As a recent graduate, breaking into your desired job field can be a daunting task. Whether or not your resume effectively illustrates your experience and skills could make or break your job search. Here are 10 entry-level resume tips to help you get one step closer to landing your dream first job.
1. Include relevant school projects to the industry.
Hiring managers want to know your abilities. Explaining projects that have allowed you to attain these required industry skills can help you land that interview, instead of being passed up for a lack of knowledge.
2. Don’t include a list of every course you took.
Some courses might be relevant to your job search, but showing that you took a playwriting class as an accounting major doesn’t demonstrate the skills required to be a financial analyst.
3. Keep it to one full page, around 400 words.
Even if you have a few years of experience out of school, most entry-level resumes shouldn’t go past a page. Try to build out one full page with professional or academic accomplishments to give your resume a professional appearance. Including a professional summary and a skills section can help with getting to that full page, plus those sections highlight your key industry skills.

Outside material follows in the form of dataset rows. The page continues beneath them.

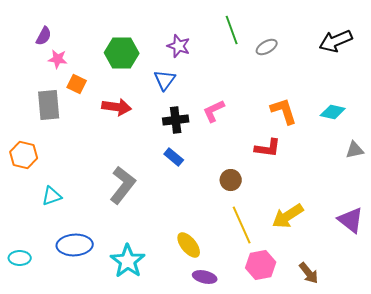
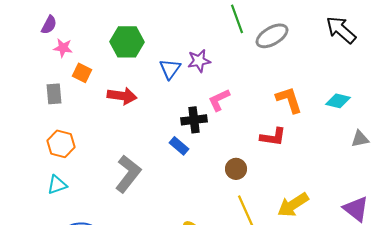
black arrow: (336, 41) -> (341, 30), turned 64
purple star: (179, 46) -> (199, 61), moved, turned -30
gray ellipse: (267, 47) -> (272, 36), size x1.5
gray rectangle: (49, 105) -> (54, 94), size x0.7
black cross: (176, 120) -> (194, 120), moved
orange hexagon: (24, 155) -> (61, 144), moved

4. References aren’t for resumes.
References are an important part of the interview process, but they take up too much space on the resume that could be used to show more relevant information.
5. Yes or no to honors and GPA?
If you graduated top in your class or with honors, don’t be afraid to include that on a resume. However, if you’re GPA isn’t the best, better to leave it off.

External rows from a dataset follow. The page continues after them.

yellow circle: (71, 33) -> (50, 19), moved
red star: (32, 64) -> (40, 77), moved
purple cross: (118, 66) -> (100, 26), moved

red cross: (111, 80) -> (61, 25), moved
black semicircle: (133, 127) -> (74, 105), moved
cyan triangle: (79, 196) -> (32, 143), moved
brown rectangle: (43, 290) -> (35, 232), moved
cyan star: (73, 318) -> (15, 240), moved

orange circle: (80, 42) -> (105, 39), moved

6. Maintain a professional and consistent appearance.
Effectively use white space within you resume, maintain consistent formatting, and don’t have sentences with hanging words. Resumes that look too jumbled or too sparse don’t appeal to hiring managers.
7. Don’t include graduation years.
Leaving off years helps prevent ageism and allows hiring managers to focus on your experience and achievements, instead of your age.
8. Be concise.
Don’t write a novel. Bullet academic project descriptions and professional accomplishments and try not to go past two or three lines per bullet.
9. Make contact information easy to find.
Include a header with your name, address, phone number, and email so that interested hiring managers don’t have to dig for your contact info.
10. Only include relevant job positions.
Working at the local ice cream shop in high school isn’t as relevant as having an internship within your field. Don’t include all of your job history.